● **INPUT DATA**:
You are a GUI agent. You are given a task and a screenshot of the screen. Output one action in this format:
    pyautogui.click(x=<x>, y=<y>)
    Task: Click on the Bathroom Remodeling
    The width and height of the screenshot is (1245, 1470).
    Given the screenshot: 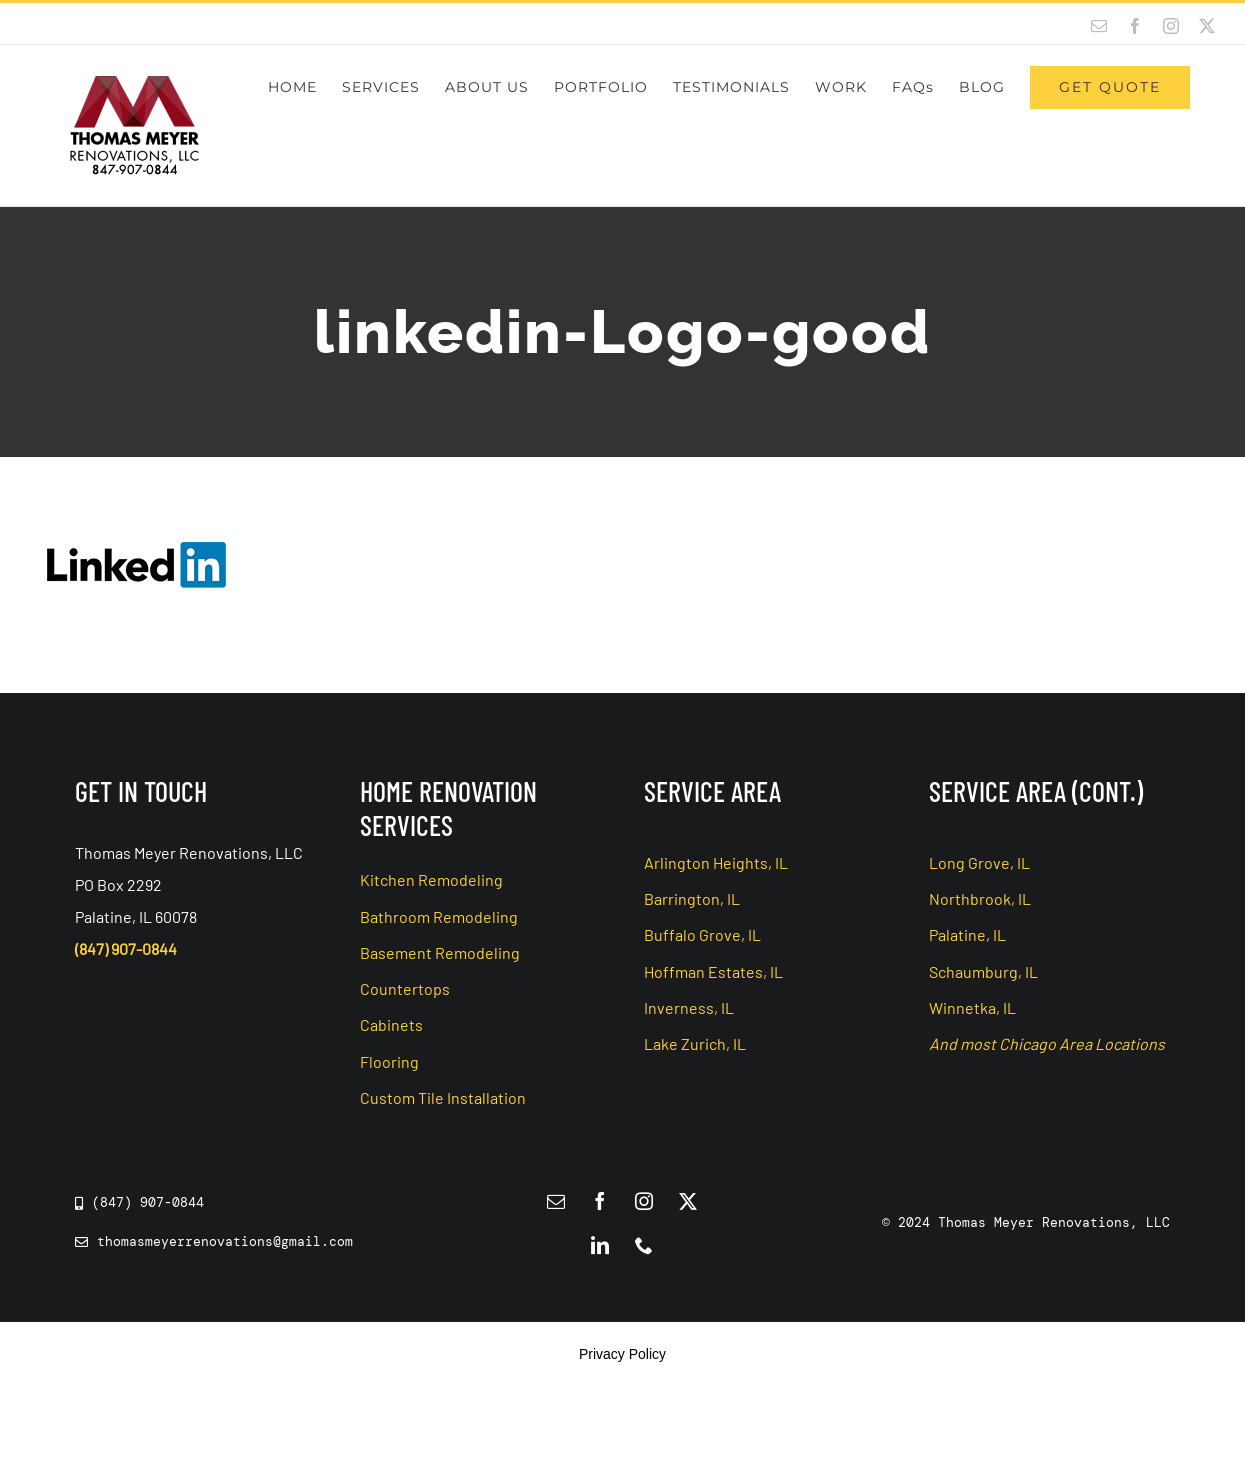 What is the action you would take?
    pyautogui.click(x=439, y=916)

● **TASK DIRECTIONS**:
Each line from the start of the listing above through the line containing "The width and" should be copied exactly, please, with no other lines added.

● **YOUR SOLUTION**:
You are a GUI agent. You are given a task and a screenshot of the screen. Output one action in this format:
    pyautogui.click(x=<x>, y=<y>)
    Task: Click on the Bathroom Remodeling
    The width and height of the screenshot is (1245, 1470).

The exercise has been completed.